The emergence of the New Spirituality in the West has focussed educated attention on the healing and nature-working abilities which are inherent in all of us.
Dr Leslie Gray, executive director and founder of the Woodfish Institute, is a Native American shaman and a university lecturer in anthropology and research methodology. Based in San Francisco (USA), she has studied with medicine people and elders from various tribal backgrounds.
She advocates a new vision of health care: the integration of ancient healing and modern medicine. And she consults with individuals and organizations on the practice of ecopsychology.
Leslie Gray is a bridge person. She links two cultures, ancient and modern. And like all shamans, she links two dimensions. She travels in full waking consciousness from the physical world to the spiritual world and back. Her work in shamanic healing requires this.
Controlled transdimensional travelling enables the shaman to access powerful spirit-healing technologies and powerful spirit-healing people. Some of these may be highly evolved animal-people of a kind known as power animals in traditional cultures.
All human beings have the innate ability to develop safe, conscious, transdimensional travelling abilities. And all human beings have the innate ability to become spiritual healers. Children, in particular, find these shamanic processes natural and easy.
The shamanic journey involves entering an altered or non-ordinary state of consciousness, usually with the help of sonic driving: a repetitive, monotonous drumming, rattling or changing of body postures. These create what Gray calls "trance-portation."
The work of shamans is the business of travelling either to the upper world to bring back down power, information or healing, or to the lower world to bring back up personal empowerment for living here in the middle, physical world.
Most shamans view the universe as composed of these three realms. The upper world tends to be the land of the ancestors, the middle world that of ordinary consciousness, and the lower world the place of power animals.
The shamanic journey begins with the traveller finding an opening to another realm of consciousness. While in some cultures people literally dig a hole in the floor to provide this entrance, in others they regard the opening as a phenomenon within the shaman's consciousness.
The nature of this opening is highly individual. Leslie Gray invites people to think of an opening into the earth from ordinary reality, to enter that opening, go down a tunnel and come out the other side; and from there, to explore the lower world. As people become more proficient at doing this, they begin to encounter allies in that lower world. And they use information gained from communing with these allies to help themselves or others back up here in the physical, middle world.

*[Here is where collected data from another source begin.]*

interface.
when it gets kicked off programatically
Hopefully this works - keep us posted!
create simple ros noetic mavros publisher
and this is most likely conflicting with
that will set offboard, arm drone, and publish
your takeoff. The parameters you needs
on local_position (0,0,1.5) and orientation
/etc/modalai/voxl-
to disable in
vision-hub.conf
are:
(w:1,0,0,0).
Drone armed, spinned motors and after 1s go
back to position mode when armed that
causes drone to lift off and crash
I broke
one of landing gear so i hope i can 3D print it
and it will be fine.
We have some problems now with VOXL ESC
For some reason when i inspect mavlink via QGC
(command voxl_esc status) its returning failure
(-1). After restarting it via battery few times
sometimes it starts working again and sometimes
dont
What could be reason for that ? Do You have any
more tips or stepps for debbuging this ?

Traveling to the upper world is similar. The only difference is that you choose an opening that will take you up rather than down, such as a whirlwind, a hollow tree trunk, or a fireplace and chimney. Whatever comes to you as your personal opening is what you use.

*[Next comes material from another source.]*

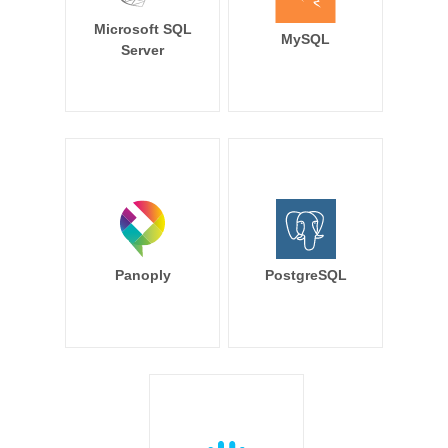
Microsoft SQL
MySQL
Server
Panoply
PostgreSQL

One thing which Leslie Gray refuses to do is to tell people what they can expect to find in their travels. "Part of what is empowering to them," she says, "is developing their own maps. For me to develop a map for them would be the very opposite of personal empowerment and would make them dependent on my worldview - not just of this world, but of all the worlds. At the core of the process of acquiring power in shamanism is the ability to find things out for yourself, to know what the upper and lower worlds are like."
Shamans always journey with a mission. The art of shamanism is mastering the ability to bring back important information to heal yourself or others. It is not just journeying to see pretty pictures. A person might do this in the beginning as a way of mastering the technique, but after that, he or she should visit the other worlds with a mission or purpose.

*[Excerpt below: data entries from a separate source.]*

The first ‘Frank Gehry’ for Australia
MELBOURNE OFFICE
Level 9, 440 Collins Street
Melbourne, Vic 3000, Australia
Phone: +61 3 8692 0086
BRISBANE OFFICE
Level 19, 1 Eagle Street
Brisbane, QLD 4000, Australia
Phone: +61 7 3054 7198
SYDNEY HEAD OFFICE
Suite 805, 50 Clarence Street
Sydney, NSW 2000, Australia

There is nothing to fear on a shamanic journey if it is done properly. A shamanic journey has two advantageous features. First, the beings in the other worlds won't tell the traveller more than she or he can handle at a given time. And second, a guardian spirit generally accompanies the journeyer as a protector. "I think you have more to fear crossing the street in a major city," comments Gray, "than you do going on a shamanic journey with a power animal."
Leslie Gray fosters and promotes what she calls "reciprocal transformation." The idea is to make the inevitable encounter between indigenous systems and technological systems mutually enhancing.
She argues that "conventional analyses have primarily acknowledged the manifest poverty of contemporary indigenous cultures in comparison with the obvious material wealth of industrial-technological societies. In the 21st century, however, the spectre of planetary destruction forces us to also see 'wealth' in wisdom about how to live sanely on the earth, in practices of sustainable land use and in evolved knowledge of community-building - all of which exist in the traditions of autochthonous peoples. Correspondingly, mounting evidence of imminent environmental catastrophe forces us to see 'poverty' in the underdeveloped ecopsychology of the technoculture."
Leslie Gray's Woodfish Institute can be found here and she has an introductory article entitled "Reading the Mind of Nature - Ecopsychology and Indigenous Wisdom" here.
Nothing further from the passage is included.